Parikh identified two current problems with CSG. The student government makes unfulfilled promises and fails to serve as a direct representation of its constituents, he said.

“(CSG says) that we think that this will make campus a better place. It may be a fantastic idea, but that is not role of any government,” he said. “The role of government is to do what the people who have elected you to office want you to do.”

Hashwi said he met Parikh last year at the library after Parikh overheard him talking about student government. Parikh said he and Hashwi agreed to work together in the future out of their mutual interest to help students while distancing themselves from party politics.

“We do not intend to be political people in our future,” Hashwi said “We want to help people; we want to improve their lives. We sincerely do.”

Parikh said they had not finalized their candidacy plans until Tuesday and have not released a public platform yet.

While candidates may often criticize their opponents’ platforms, Parikh lauded the ideas of his opponents.

“We want to focus on the strengths of our opponents,” Parikh said. “All of (them) have certain strengths. They do bring positives to the table — their leaders have done good things in the past, and we feel that we will recognize these strengths.”

Before his decision to run for office, Parikh said he belonged to the University’s Model United Nations organization and founded his own business, Sumo Deal, a non-for-profit that offered discounts at Ann Arbor businesses.

Parikh also stressed his casual and open approach to governing if elected.

“You’re not going to see us in suits and ties,” Parikh said.

Defend Affirmative Action to choose candidate

Election director Peter Borock, a law student, said the Defend Affirmative Action Party will also run a candidate for president and vice president, though they have yet to formally declare their ticket.

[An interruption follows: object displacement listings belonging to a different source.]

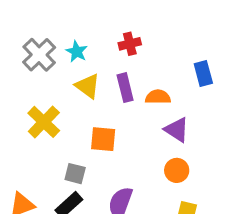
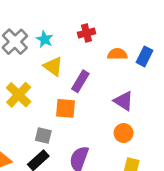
blue rectangle: (203, 73) -> (145, 56), turned 42
purple rectangle: (125, 88) -> (80, 81), moved, turned 45
orange semicircle: (158, 97) -> (117, 54), moved

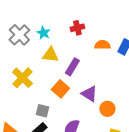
yellow triangle: (53, 66) -> (50, 55), turned -30
purple triangle: (124, 101) -> (89, 94), moved
orange square: (66, 108) -> (60, 89), turned 36

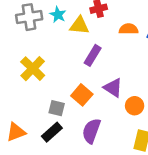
gray cross: (19, 35) -> (29, 17), turned 35
yellow triangle: (50, 55) -> (79, 25), moved
orange square: (60, 89) -> (82, 95), moved

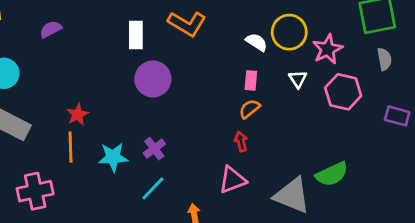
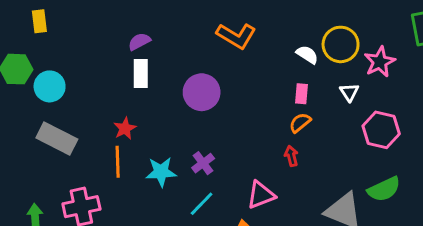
purple semicircle: (51, 29) -> (139, 42), moved
white rectangle: (136, 35) -> (141, 73), moved
pink hexagon: (343, 92) -> (381, 130), moved
pink triangle: (232, 180) -> (261, 195), moved

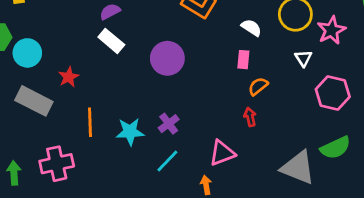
white semicircle: (307, 55) -> (251, 28), moved
white rectangle: (141, 73) -> (111, 41), turned -50
pink rectangle: (301, 94) -> (243, 60), moved
red star: (125, 128) -> (69, 77), moved

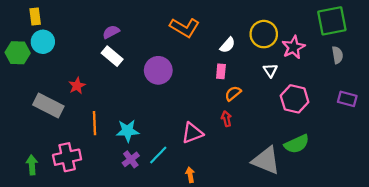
white semicircle: (251, 28) -> (227, 45), turned 98
cyan circle: (27, 53) -> (43, 42), moved
purple cross: (169, 124) -> (131, 159), moved
pink triangle: (222, 153) -> (192, 133), moved

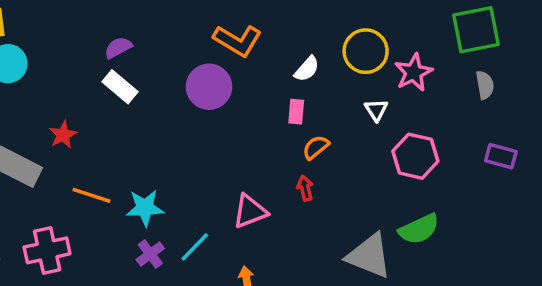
purple circle: (158, 70) -> (209, 87), moved
orange line: (95, 123) -> (92, 195), turned -70

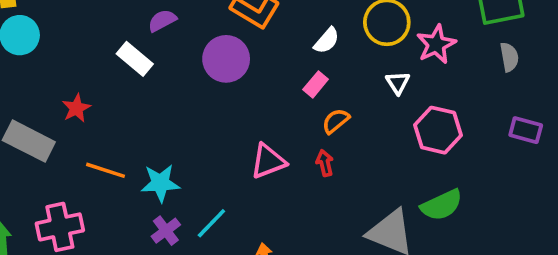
purple semicircle: (118, 48) -> (162, 21), moved
pink rectangle: (296, 112) -> (316, 84), turned 35
pink triangle: (250, 211) -> (268, 161), moved

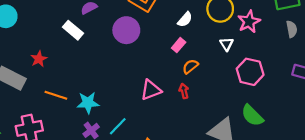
green semicircle: (442, 205) -> (252, 116), turned 70

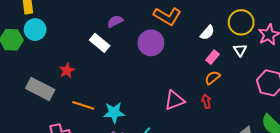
white triangle: (227, 44) -> (240, 50), moved
pink rectangle: (179, 45) -> (212, 57), moved

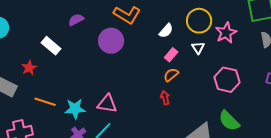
white rectangle: (100, 43) -> (51, 46), moved
pink triangle: (175, 100) -> (107, 104), moved, turned 30

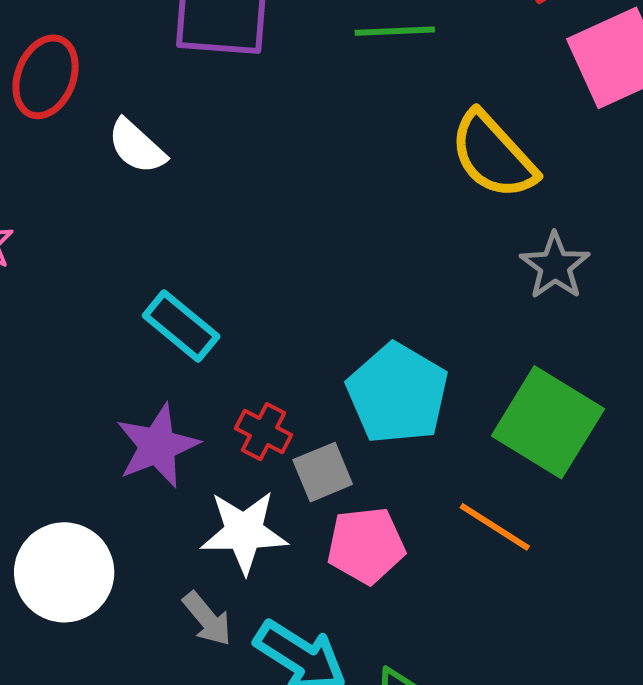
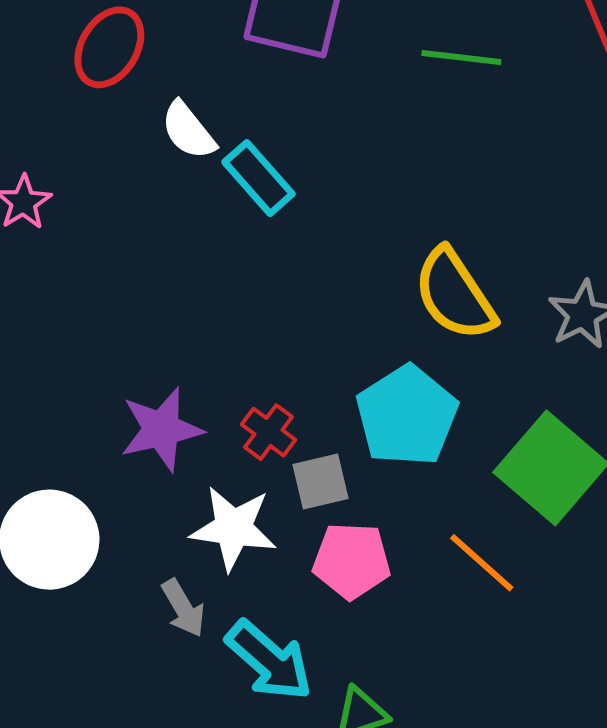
yellow semicircle: (493, 155) -> (454, 295), moved
cyan rectangle: (181, 326) -> (258, 178), moved

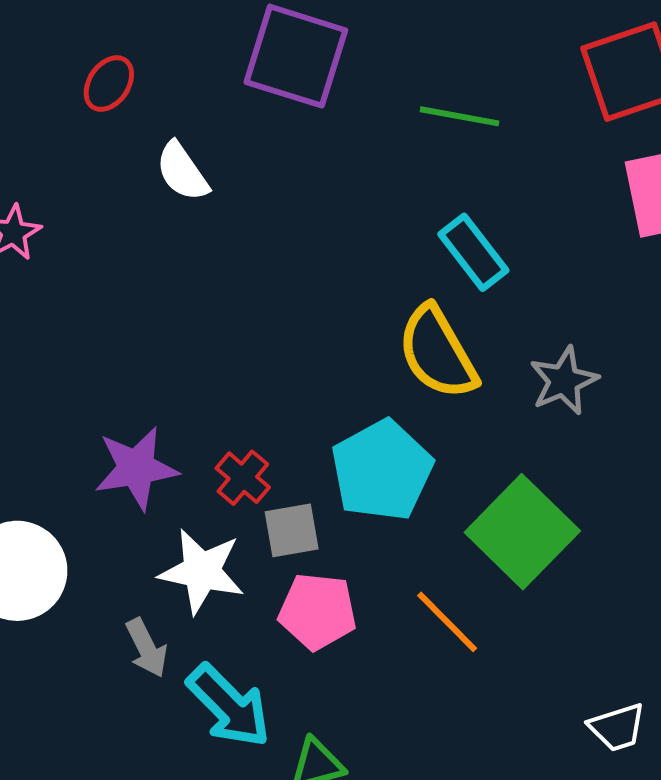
red ellipse: (109, 47) -> (109, 84), size x0.7
cyan rectangle: (258, 178) -> (473, 252), moved

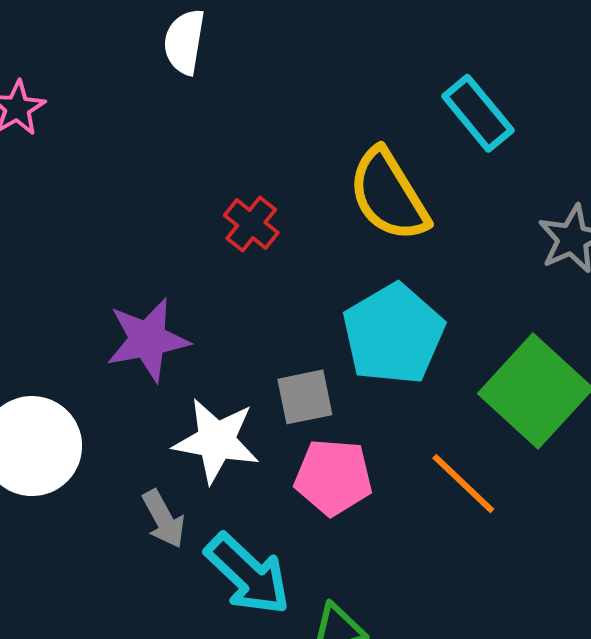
white semicircle: (182, 172) -> (184, 42), turned 46
yellow semicircle: (437, 352) -> (389, 195), moved
red cross: (243, 478) -> (251, 224), moved

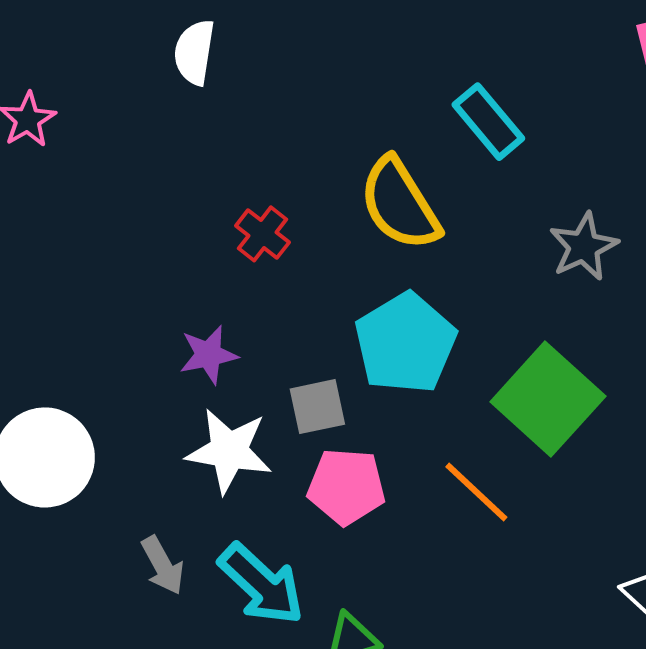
purple star: (148, 340) -> (209, 355), moved, size x0.7
gray arrow: (164, 519) -> (163, 565), moved

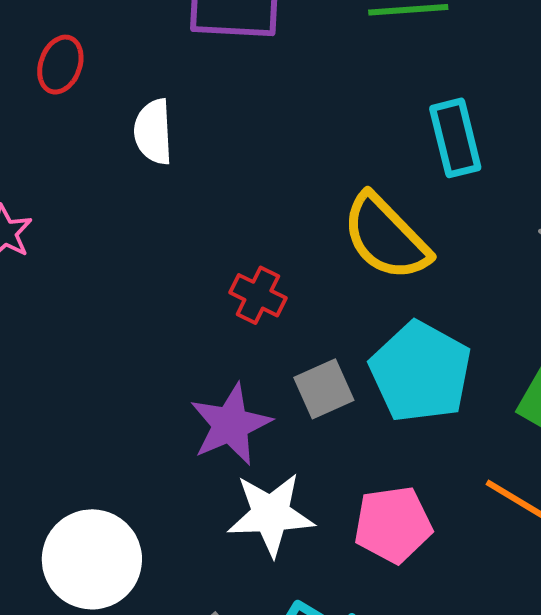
cyan rectangle: (488, 122) -> (455, 138), turned 38
purple star: (209, 355) -> (231, 425), size x1.4
gray square: (317, 407) -> (324, 389), moved

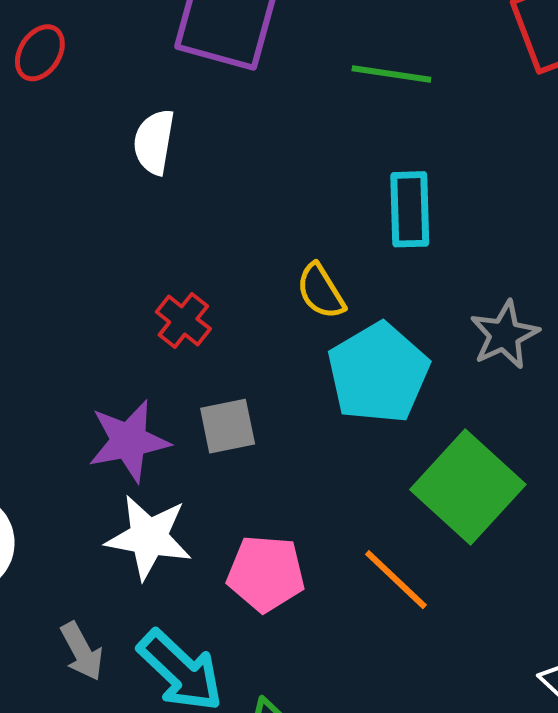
white semicircle: (153, 132) -> (154, 142), moved
yellow semicircle: (386, 237) -> (321, 291), size x0.6
cyan pentagon: (421, 372) -> (378, 373), moved

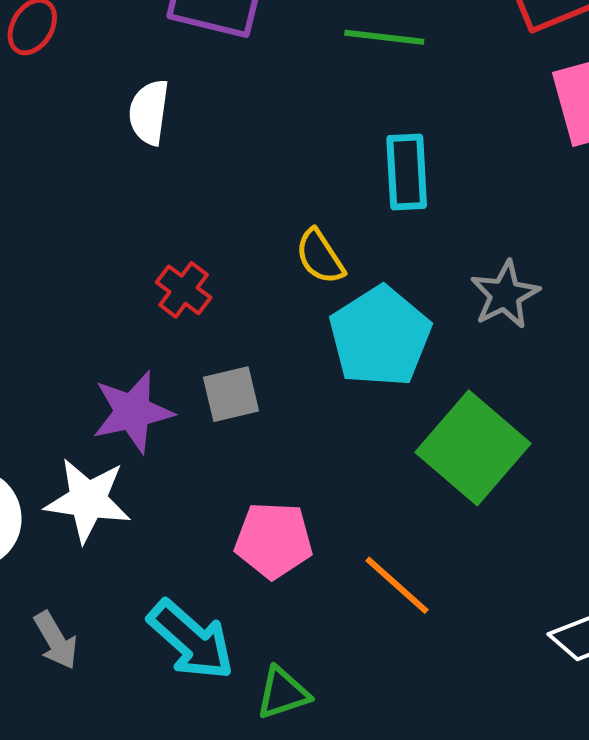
white star: (149, 537) -> (88, 500), moved
orange line: (396, 580) -> (397, 585), moved
gray arrow: (82, 651) -> (56, 640), moved

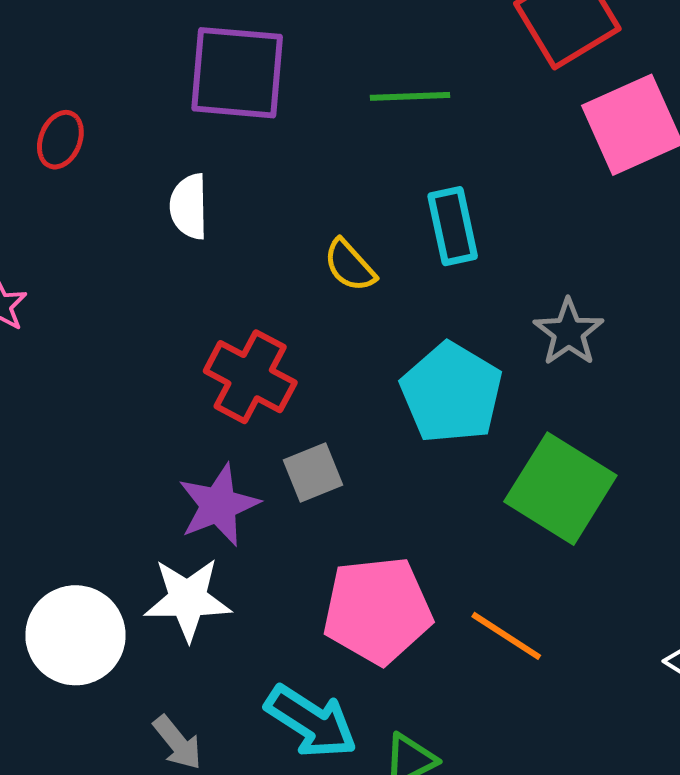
yellow semicircle: (320, 257) -> (350, 265), moved
red cross: (184, 290) -> (250, 377), size x1.6
pink pentagon: (274, 540) -> (377, 610), size x1.4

Many members of DAAP could not attend the meeting because they were in Cincinnati yesterday to protest outside the 6th U.S. Circuit Court of Appeals as it re-opened the case determining whether the use of affirmative action in college admissions at public universities in Michigan is legal. DAAP candidates and others who missed yesterday's meeting will be meeting with Borock on Sunday.

When DAAP enters into the race, the total number of CSG presidential candidates will be raised to six.

Newly-formed party announces plans for candidacy

In addition to Parikh’s announcement yesterday, Dentistry student Andrew Horne, a representative of the CSG assembly, also made his presidential campaign public. He and running mate Daniel Ruff, also a Dentistry student, will be running as part of the newly formed political party, Students for Puppies.

Horne said he is still collaborating with his campaign team to form Students for Puppies’ platform.

“Our party is Students for Puppies, and I don’t know what we stand for,” Horne said. “We’re working on our position — we’re talking with our campaign manager and getting things sorted out.”

He added: “(Puppies are) a great animal. The University right now uses them as therapy dogs outside some exams. We might go that route and campaign for more puppies on campus, we might not. We’re still undecided.

Horne said he believes he and Ruff will win the upcoming election, emphasizing that his campaign is not a joke.

“Absolutely, it’s a serious campaign,” he said. “I would not be running for president of CSG if this was not a serious campaign.”

The decision to run was due in part to his long tenure spent in student government.

“It's a long time coming. I’ve been in CSG for three years now, and I’ve seen three different presidents and vice presidents,” Horne said. “I think it’s time to see some change.”